→ **PROBLEM DESCRIPTION**
Starting with the first line below, extract each line through the one that contains "自立には親から離れて一人で生きていく、社会的なサポー", inclusive, excluding pictures.

→ **INFORMATION SHOWN**
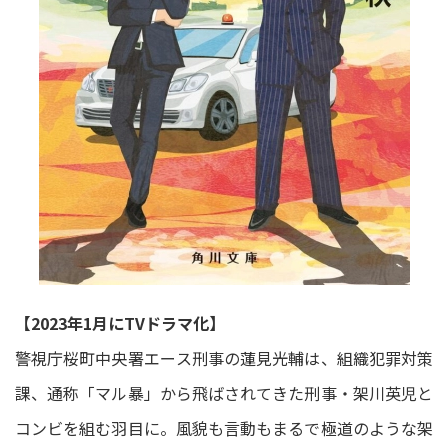
【2023年1月にTVドラマ化】
警視庁桜町中央署エース刑事の蓮見光輔は、組織犯罪対策
課、通称「マル暴」から飛ばされてきた刑事・架川英児と
コンビを組む羽目に。風貌も言動もまるで極道のような架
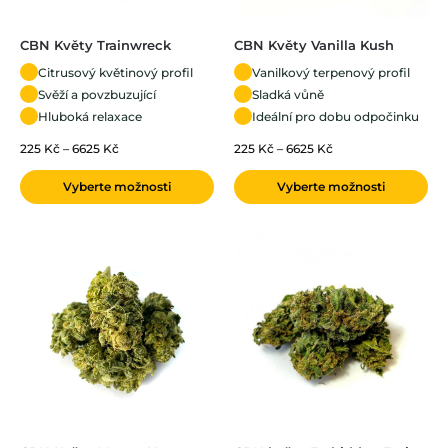
CBN Květy Trainwreck
CBN Květy Vanilla Kush
Citrusový květinový profil
Vanilkový terpenový profil
Svěží a povzbuzující
Sladká vůně
Hluboká relaxace
Ideální pro dobu odpočinku
225
Kč
–
6625
Kč
225
Kč
–
6625
Kč
Vyberte možnosti
Vyberte možnosti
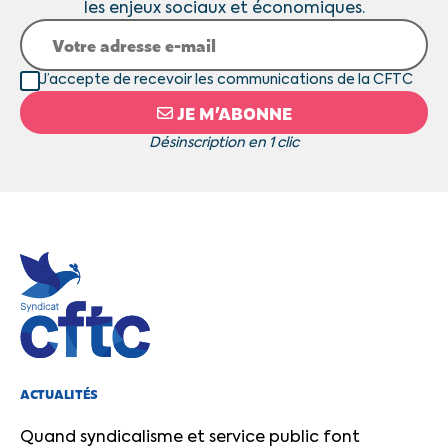
les enjeux sociaux et économiques.
J’accepte de recevoir les communications de la CFTC
JE M’ABONNE
Désinscription en 1 clic
ACTUALITÉS
Quand syndicalisme et service public font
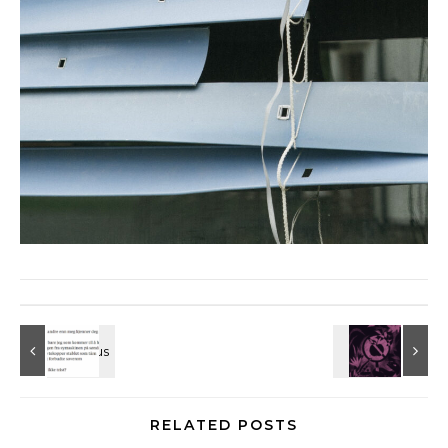
RELATED POSTS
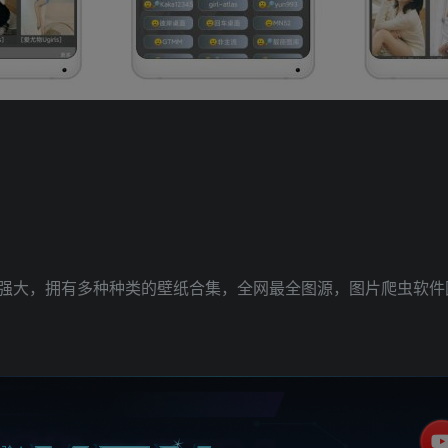
强大，拥有多种种类的壁纸合集，全网最全图源，图片爬虫软件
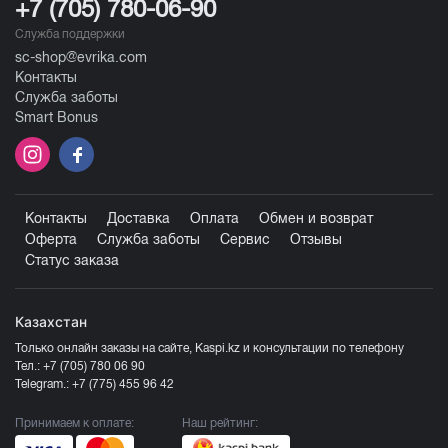
+7 (705) 780-06-90
Служба поддержки
sc-shop@evrika.com
Контакты
Служба заботы
Smart Bonus
Контакты
Доставка
Оплата
Обмен и возврат
Оферта
Служба заботы
Сервис
Отзывы
Статус заказа
Казахстан
Только онлайн заказы на сайте, Kaspi.kz и консультации по телефону
Тел.:
+7 (705) 780 06 90
Telegram.:
+7 (775) 455 96 42
Принимаем к оплате:
Наш рейтинг:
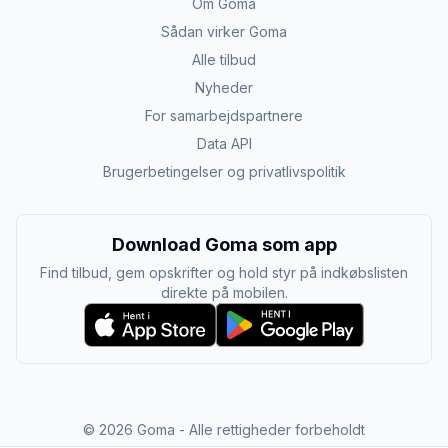
Om Goma
Sådan virker Goma
Alle tilbud
Nyheder
For samarbejdspartnere
Data API
Brugerbetingelser og privatlivspolitik
Download Goma som app
Find tilbud, gem opskrifter og hold styr på indkøbslisten
direkte på mobilen.
©
2026
Goma - Alle rettigheder forbeholdt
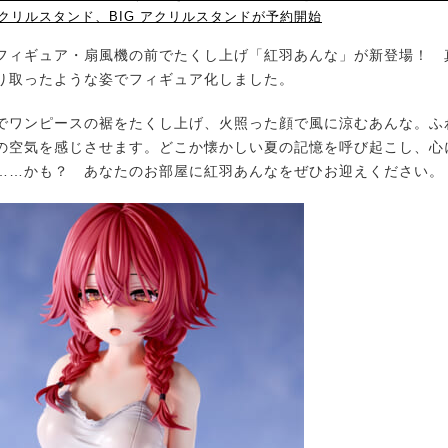
クリルスタンド、BIG アクリルスタンドが予約開始
ィギュア・扇風機の前でたくし上げ「紅羽あんな」が新登場！ 
り取ったような姿でフィギュア化しました。
ワンピースの裾をたくし上げ、火照った顔で風に涼むあんな。ふ
の空気を感じさせます。どこか懐かしい夏の記憶を呼び起こし、心
……かも？ あなたのお部屋に紅羽あんなをぜひお迎えください。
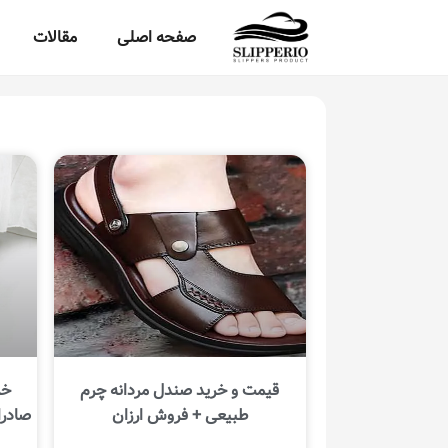
صفحه اصلی
مقالات
قیمت و خرید صندل مردانه چرم
خر
طبیعی + فروش ارزان
صادرات 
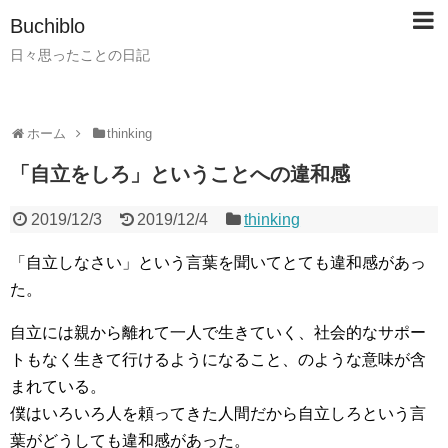
Buchiblo
日々思ったことの日記
ホーム
thinking
「自立をしろ」ということへの違和感
2019/12/3
2019/12/4
thinking
「自立しなさい」という言葉を聞いてとても違和感があっ
た。
自立には親から離れて一人で生きていく、社会的なサポー
トもなく生きて行けるようになること、のような意味が含
まれている。
僕はいろいろ人を頼ってきた人間だから自立しろという言
葉がどうしても違和感があった。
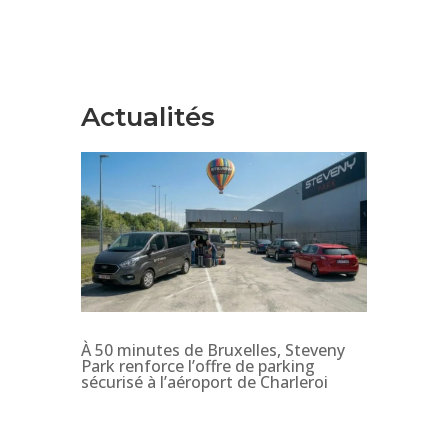
Actualités
À 50 minutes de Bruxelles, Steveny
Park renforce l’offre de parking
sécurisé à l’aéroport de Charleroi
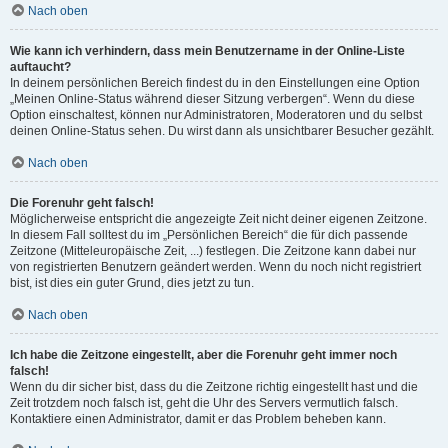
Nach oben
Wie kann ich verhindern, dass mein Benutzername in der Online-Liste
auftaucht?
In deinem persönlichen Bereich findest du in den Einstellungen eine Option
„Meinen Online-Status während dieser Sitzung verbergen“. Wenn du diese
Option einschaltest, können nur Administratoren, Moderatoren und du selbst
deinen Online-Status sehen. Du wirst dann als unsichtbarer Besucher gezählt.
Nach oben
Die Forenuhr geht falsch!
Möglicherweise entspricht die angezeigte Zeit nicht deiner eigenen Zeitzone.
In diesem Fall solltest du im „Persönlichen Bereich“ die für dich passende
Zeitzone (Mitteleuropäische Zeit, ...) festlegen. Die Zeitzone kann dabei nur
von registrierten Benutzern geändert werden. Wenn du noch nicht registriert
bist, ist dies ein guter Grund, dies jetzt zu tun.
Nach oben
Ich habe die Zeitzone eingestellt, aber die Forenuhr geht immer noch
falsch!
Wenn du dir sicher bist, dass du die Zeitzone richtig eingestellt hast und die
Zeit trotzdem noch falsch ist, geht die Uhr des Servers vermutlich falsch.
Kontaktiere einen Administrator, damit er das Problem beheben kann.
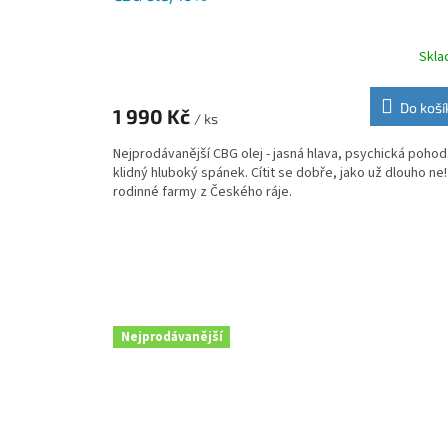
Skl
Průměrné
hodnocení
produktu
Do koší
1 990 Kč
je
/ ks
4,8
Nejprodávanější CBG olej - jasná hlava, psychická pohod
z
klidný hluboký spánek. Cítit se dobře, jako už dlouho ne!
5
rodinné farmy z Českého ráje.
hvězdiček.
Nejprodávanější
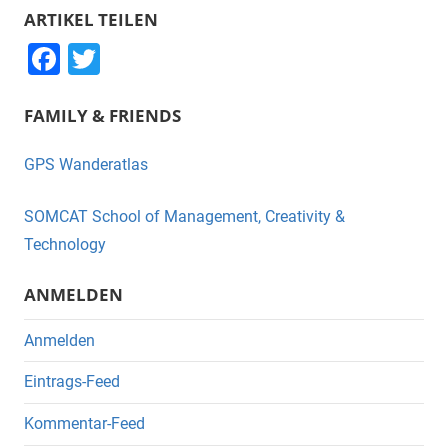
ARTIKEL TEILEN
F
T
a
wi
FAMILY & FRIENDS
c
tt
e
er
GPS Wanderatlas
b
o
SOMCAT School of Management, Creativity &
o
Technology
k
ANMELDEN
Anmelden
Eintrags-Feed
Kommentar-Feed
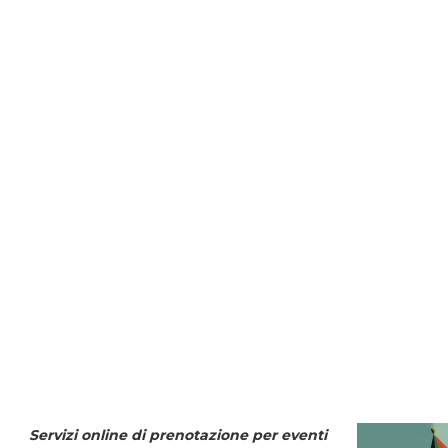
Servizi online di prenotazione per eventi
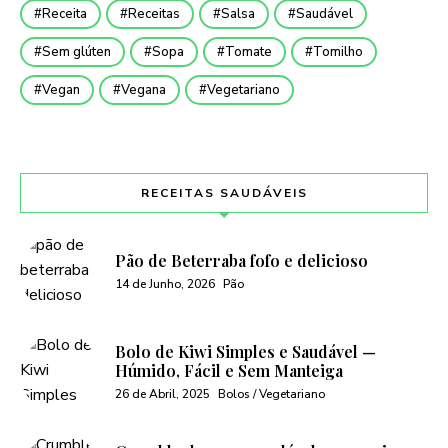
Receita
Receitas
Salsa
Saudável
Sem glúten
Sopa
Tomate
Tomilho
Vegan
Vegana
Vegetariano
RECEITAS SAUDÁVEIS
Pão de Beterraba fofo e delicioso
14 de Junho, 2026
Pão
Bolo de Kiwi Simples e Saudável —
Húmido, Fácil e Sem Manteiga
26 de Abril, 2025
Bolos / Vegetariano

→ **OUTPUT**
【2023年1月にTVドラマ化】
警視庁桜町中央署エース刑事の蓮見光輔は、組織犯罪対策
課、通称「マル暴」から飛ばされてきた刑事・架川英児と
コンビを組む羽目に。風貌も言動もまるで極道のような架
CBN Květy Trainwreck
CBN Květy Vanilla Kush
Citrusový květinový profil
Vanilkový terpenový profil
Svěží a povzbuzující
Sladká vůně
Hluboká relaxace
Ideální pro dobu odpočinku
225
Kč
–
6625
Kč
225
Kč
–
6625
Kč
Vyberte možnosti
Vyberte možnosti
les enjeux sociaux et économiques.
J’accepte de recevoir les communications de la CFTC
JE M’ABONNE
Désinscription en 1 clic
ACTUALITÉS
Quand syndicalisme et service public font
RELATED POSTS
强大，拥有多种种类的壁纸合集，全网最全图源，图片爬虫软件
+7 (705) 780-06-90
Служба поддержки
sc-shop@evrika.com
Контакты
Служба заботы
Smart Bonus
Контакты
Доставка
Оплата
Обмен и возврат
Оферта
Служба заботы
Сервис
Отзывы
Статус заказа
Казахстан
Только онлайн заказы на сайте, Kaspi.kz и консультации по телефону
Тел.:
+7 (705) 780 06 90
Telegram.:
+7 (775) 455 96 42
Принимаем к оплате:
Наш рейтинг:
Om Goma
Sådan virker Goma
Alle tilbud
Nyheder
For samarbejdspartnere
Data API
Brugerbetingelser og privatlivspolitik
Download Goma som app
Find tilbud, gem opskrifter og hold styr på indkøbslisten
direkte på mobilen.
©
2026
Goma - Alle rettigheder forbeholdt
クリルスタンド、BIG アクリルスタンドが予約開始
ィギュア・扇風機の前でたくし上げ「紅羽あんな」が新登場！ 
り取ったような姿でフィギュア化しました。
ワンピースの裾をたくし上げ、火照った顔で風に涼むあんな。ふ
の空気を感じさせます。どこか懐かしい夏の記憶を呼び起こし、心
……かも？ あなたのお部屋に紅羽あんなをぜひお迎えください。
صفحه اصلی
مقالات
قیمت و خرید صندل مردانه چرم
خر
طبیعی + فروش ارزان
صادرات 
Buchiblo
日々思ったことの日記
ホーム
thinking
「自立をしろ」ということへの違和感
2019/12/3
2019/12/4
thinking
「自立しなさい」という言葉を聞いてとても違和感があっ
た。
自立には親から離れて一人で生きていく、社会的なサポー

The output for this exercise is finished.